Michael Young and I are hanging out at an undisclosed location in New Jersey, riding out the coronavirus by trading barbed moral intuitions with (or at?) each other. We need help. I mean, we need your help adjudicating a clash of intuitions about injustice. I doubt that anything of great significance turns on which set of intuitions is right. But I called bullshit on some of the crap Michael was slinging at me, telling him that I would appeal for a verdict to the Final Authority of All Philosophical Authorities, vox populi. Or at least the voice of a handful of self-selected readers of Policy of Truth, the moral and epistemic paragons of the Internet.
I won’t tell you which of us holds which view until I get some responses. This is my idea of an incentive to get you to respond. Like you care.
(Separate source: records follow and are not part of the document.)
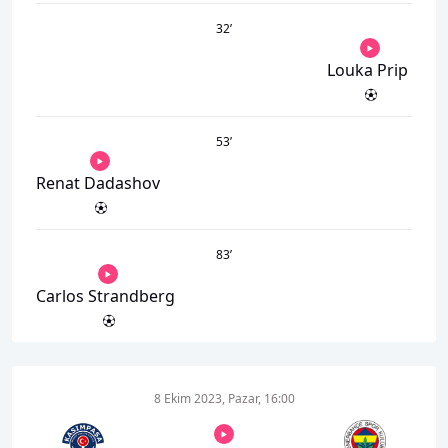
32
’
Louka Prip
53
’
Renat Dadashov
83
’
Carlos Strandberg
8 Ekim 2023, Pazar, 16:00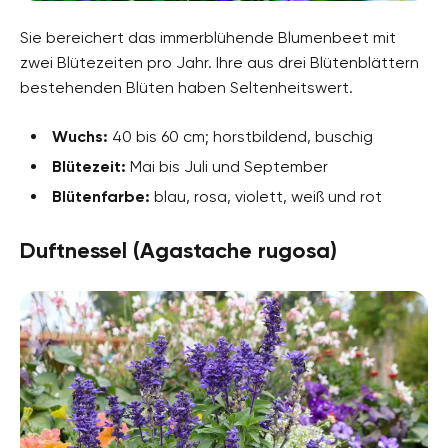
Sie bereichert das immerblühende Blumenbeet mit
zwei Blütezeiten pro Jahr. Ihre aus drei Blütenblättern
bestehenden Blüten haben Seltenheitswert.
Wuchs:
40 bis 60 cm; horstbildend, buschig
Blütezeit:
Mai bis Juli und September
Blütenfarbe:
blau, rosa, violett, weiß und rot
Duftnessel (Agastache rugosa)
Suppose that Smith makes an unjustifiable and unkind moral judgment on Jones’s character. Fill in the blank as to what this judgment might be. All that matters is that it be adverse (the more so, the better); that it be a moral judgment (however you understand “moral”); and that it be made in a way that flouts the requirements of conscientiousness, epistemic and/or moral. Suppose, further, that Smith’s judgments of Jones come not from interaction or expected interaction with Jones, but distant observation that precludes causal interaction with Jones beyond the sheer fact of observation. In other words, it’s as though Smith has watched a YouTube video of Jones, and no more than that. Jones doesn’t know of Smith’s existence, much less his adverse judgment. Smith and Jones do not expect ever to interact in the future, and in fact, never do.*
Consider three questions about this, all hair-splitting variations on the same theme.
Question 1: Has Smith done Jones an injustice?
Question 2: Is Smith’s judgment an injustice to Jones?
Question 3: Is Smith’s judgment unjust?
Michael and I split down the line on this. I guess the only thing we agree on is that the difference between us somehow matters (which may itself be completely delusional).**
One of us thinks that the “intuitively plausible” answer to all three questions is “no.” Justice and injustice presupposes bilateral interaction. There is no bilateral interaction here. In fact, it’s tempting to say that even the unilateral interaction involved is extremely minimal. Smith’s judgment is wrong, but it’s mostly a violation of a moral-epistemic duty to self. It doesn’t do Jones an injustice, is not an injustice to Jones, and is not unjust–because an action of this kind can’t be a matter of justice or injustice in the first place. To apply the concepts of justice or injustice here is a category mistake. Yes, we sometimes talk as though the answer to (3) was “yes,” but that’s a misleading facon de parler, not a literal truth. Injustice requires a victim, and since there is no causal interaction between Smith and Jones, Jones is not a victim; since there is no victim in the example, there is no injustice in it, either.
The other of us thinks that the “intuitively plausible” answer to all three questions is “yes.” Justice and injustice don’t presuppose bilateral interaction. They simply presuppose social interaction of any kind, unilateral, bilateral, or multilateral. And there is unilateral action here in a social context. For that matter, we should leave open the possibility that a person can do herself an injustice, in which case injustices-to-self are a clear counter-example to the “bilateralist condition” described in the preceding paragraph. Intuitively, the answer to (3) is obviously “yes.” If injustices to self are possible, then so are injustices to others that don’t affect them. But even if injustices to self aren’t possible, unjustified judgments of others’ moral character are injustices to them, whether or not those others are ever affected by the judgment.
Put it this way: if you saw someone walk down the street, noticed their race, and wished them ill because of their race, you would be wronging them (not wronging, or not just wronging yourself) in that act, whether or not they were causally affected by it. Likewise with gender: you see a woman being assaulted on the street (by a man), and take misogynistic pleasure in the fact that a man is assaulting a woman. The misogyny expressed there is an injustice to that woman and to women, not just a private moral failing or violation of a duty to self. And so on, for cases of envy, schadenfreude, etc. Once we see that in the case of (3), there is less pressure to give a “no” answer to (1) or (2). Contrary to the previously-expressed view, either causal interaction is not required for victimization, or victimization is not required for the expression of injustice (inclusive “or”).
Your turn, readers. Hard to think of a better way of spending one’s self-imposed coronavirus isolation than to hash through deep questions of this essentially impractical sort. Right?
*Nor does Smith pass the judgment on to any third party who interacts with Jones. Thanks to Loquitur Veritatem in the comments for suggesting this additional condition.
**We also agree, of course, that the act of making such a judgment is immoral. The disagreement is that one of us thinks that the immorality involves injustice, while the other doesn’t. Thanks to Ray Raad for inducing this clarification.